### [What you are asked to do]
Please return every line of the records below that contains the word "japanischen".

### [Data for this exercise]
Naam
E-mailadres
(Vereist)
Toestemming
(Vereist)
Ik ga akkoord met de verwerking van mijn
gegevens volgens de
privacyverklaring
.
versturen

...

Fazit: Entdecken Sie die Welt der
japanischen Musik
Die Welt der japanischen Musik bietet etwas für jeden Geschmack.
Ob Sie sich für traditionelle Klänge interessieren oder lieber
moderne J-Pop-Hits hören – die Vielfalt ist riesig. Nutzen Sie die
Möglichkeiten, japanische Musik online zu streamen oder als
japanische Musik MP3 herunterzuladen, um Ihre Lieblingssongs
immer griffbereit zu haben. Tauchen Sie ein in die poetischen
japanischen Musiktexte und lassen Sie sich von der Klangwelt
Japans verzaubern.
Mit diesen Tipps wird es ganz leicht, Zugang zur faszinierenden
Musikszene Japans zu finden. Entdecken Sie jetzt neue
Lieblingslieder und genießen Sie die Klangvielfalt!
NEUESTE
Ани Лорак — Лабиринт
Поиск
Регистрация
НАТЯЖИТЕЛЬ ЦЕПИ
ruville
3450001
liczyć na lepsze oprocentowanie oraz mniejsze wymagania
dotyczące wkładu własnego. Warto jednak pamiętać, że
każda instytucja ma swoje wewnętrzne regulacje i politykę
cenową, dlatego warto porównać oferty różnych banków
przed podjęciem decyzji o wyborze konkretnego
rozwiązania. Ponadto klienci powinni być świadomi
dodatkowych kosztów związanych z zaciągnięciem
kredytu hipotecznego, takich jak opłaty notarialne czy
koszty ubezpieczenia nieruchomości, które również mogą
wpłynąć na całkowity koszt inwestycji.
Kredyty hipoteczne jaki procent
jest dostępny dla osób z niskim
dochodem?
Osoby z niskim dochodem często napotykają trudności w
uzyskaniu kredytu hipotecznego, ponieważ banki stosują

* * *

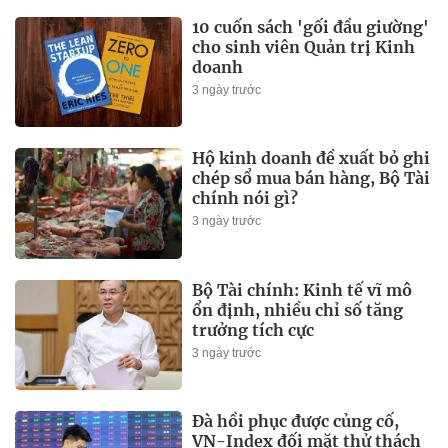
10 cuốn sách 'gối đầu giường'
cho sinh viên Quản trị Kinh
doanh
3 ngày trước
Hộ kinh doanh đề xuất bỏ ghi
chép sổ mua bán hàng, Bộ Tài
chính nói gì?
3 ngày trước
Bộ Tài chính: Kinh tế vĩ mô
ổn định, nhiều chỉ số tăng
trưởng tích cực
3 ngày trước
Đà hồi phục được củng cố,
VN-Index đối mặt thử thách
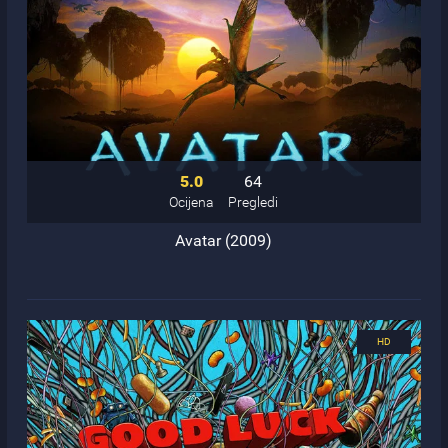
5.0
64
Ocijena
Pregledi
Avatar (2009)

### [Answer for this exercise]
japanischen Musik
Die Welt der japanischen Musik bietet etwas für jeden Geschmack.
japanischen Musiktexte und lassen Sie sich von der Klangwelt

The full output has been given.